Perhaps next year there could be a session where we talk to the Policy team, and actually come away with a plan of action? There are signs already in many areas that the Health and Social Care Bill is extending waiting times, patients are being denied care, drugs are again in short supply, etc. Worst of all, after Macmillan campaigned strongly for Co-payments, all has been forgotten. Why no session to repeat what Macmillan campaigned for with these co-payments, and give out a laminated sheet we could thrust under the noses of commissioners for hospitals and doctors; we already need this in my area (London). When I wanted to pay extra to be given an infusion specifically designed for cancer patients, Chelsea and Westminster Hospital
- refused to discuss co-payments, saying they didn’t agree with them
- when I said that Alan Johnson had promised Macmillan we could have these – ignored his decree
- then said if I continued to ask for this drug I would be struck off and would have to pay to go privately.

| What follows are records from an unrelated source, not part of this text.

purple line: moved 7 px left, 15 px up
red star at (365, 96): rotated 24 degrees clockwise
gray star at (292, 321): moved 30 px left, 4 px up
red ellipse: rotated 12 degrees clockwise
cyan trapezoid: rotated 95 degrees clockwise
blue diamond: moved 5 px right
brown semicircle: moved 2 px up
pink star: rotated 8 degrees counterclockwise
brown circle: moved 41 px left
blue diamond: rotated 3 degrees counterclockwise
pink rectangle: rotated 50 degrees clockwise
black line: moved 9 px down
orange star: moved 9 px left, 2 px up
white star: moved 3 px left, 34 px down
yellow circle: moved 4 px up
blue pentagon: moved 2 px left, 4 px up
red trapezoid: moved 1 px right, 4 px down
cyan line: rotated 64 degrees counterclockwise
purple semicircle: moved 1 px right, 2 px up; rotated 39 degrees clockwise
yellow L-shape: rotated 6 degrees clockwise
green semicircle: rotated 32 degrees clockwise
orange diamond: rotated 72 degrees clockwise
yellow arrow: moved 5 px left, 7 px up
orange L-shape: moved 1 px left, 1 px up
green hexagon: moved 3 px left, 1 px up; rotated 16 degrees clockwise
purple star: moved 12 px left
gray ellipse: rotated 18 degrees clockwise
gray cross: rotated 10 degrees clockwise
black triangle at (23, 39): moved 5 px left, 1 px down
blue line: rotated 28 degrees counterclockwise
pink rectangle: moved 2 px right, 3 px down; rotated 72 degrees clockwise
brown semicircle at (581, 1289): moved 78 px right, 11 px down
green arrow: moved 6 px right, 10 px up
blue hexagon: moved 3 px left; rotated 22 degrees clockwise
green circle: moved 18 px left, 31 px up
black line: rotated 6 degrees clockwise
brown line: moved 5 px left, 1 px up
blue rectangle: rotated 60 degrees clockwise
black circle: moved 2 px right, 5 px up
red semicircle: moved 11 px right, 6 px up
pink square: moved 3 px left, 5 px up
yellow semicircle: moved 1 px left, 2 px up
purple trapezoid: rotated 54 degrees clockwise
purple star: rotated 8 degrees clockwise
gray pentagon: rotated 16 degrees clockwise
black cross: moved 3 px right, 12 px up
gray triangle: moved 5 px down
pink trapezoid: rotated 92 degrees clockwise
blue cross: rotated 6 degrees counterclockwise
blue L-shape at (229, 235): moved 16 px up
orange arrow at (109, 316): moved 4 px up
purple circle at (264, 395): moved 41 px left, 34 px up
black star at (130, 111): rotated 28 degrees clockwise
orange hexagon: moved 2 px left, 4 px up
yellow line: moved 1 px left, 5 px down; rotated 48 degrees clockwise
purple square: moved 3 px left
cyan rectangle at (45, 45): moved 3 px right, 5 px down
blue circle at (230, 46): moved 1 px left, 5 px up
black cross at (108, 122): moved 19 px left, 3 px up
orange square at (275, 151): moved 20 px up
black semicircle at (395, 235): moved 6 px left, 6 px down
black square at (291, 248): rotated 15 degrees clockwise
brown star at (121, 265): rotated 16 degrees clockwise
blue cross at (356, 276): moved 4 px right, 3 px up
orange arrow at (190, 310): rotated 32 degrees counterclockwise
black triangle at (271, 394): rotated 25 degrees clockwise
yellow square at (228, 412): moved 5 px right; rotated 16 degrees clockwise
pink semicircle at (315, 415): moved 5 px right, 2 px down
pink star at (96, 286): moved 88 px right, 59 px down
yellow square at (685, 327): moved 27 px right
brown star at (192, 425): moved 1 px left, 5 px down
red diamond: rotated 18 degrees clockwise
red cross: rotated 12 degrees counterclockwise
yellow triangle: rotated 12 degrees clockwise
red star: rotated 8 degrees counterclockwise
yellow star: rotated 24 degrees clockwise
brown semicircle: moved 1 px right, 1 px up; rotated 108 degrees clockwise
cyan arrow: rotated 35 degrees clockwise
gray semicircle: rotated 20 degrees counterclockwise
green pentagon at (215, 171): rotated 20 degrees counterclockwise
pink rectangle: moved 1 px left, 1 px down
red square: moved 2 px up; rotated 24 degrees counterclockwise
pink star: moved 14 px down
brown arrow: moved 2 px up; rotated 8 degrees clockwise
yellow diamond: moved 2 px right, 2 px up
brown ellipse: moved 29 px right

Considering how much time and money Macmillan spent on this campaign, it would have been helpful to discuss what is happening now. Perhaps we could submit ideas for what concerns us, and Macmillan could pick a ‘top ten’ for workshops next year? With the proviso that if we raise the subject, we are expected to go ahead – with Macmillan’s help.
So next year – let’s harness the energy that was in the conference, and get out to campaign effectively. We need to follow the type of lobbying that is seen in the USA, because under the Health Bill we are going to need this.
Two days later the Breakthrough Breast Cancer conference showed how it should be done; 60 MPs were lobbied by constituents, and 40 peers turned up during the event. And the conference team made sure we all had plans of action to continue lobbying – so we felt we were really contributing to improving cancer care.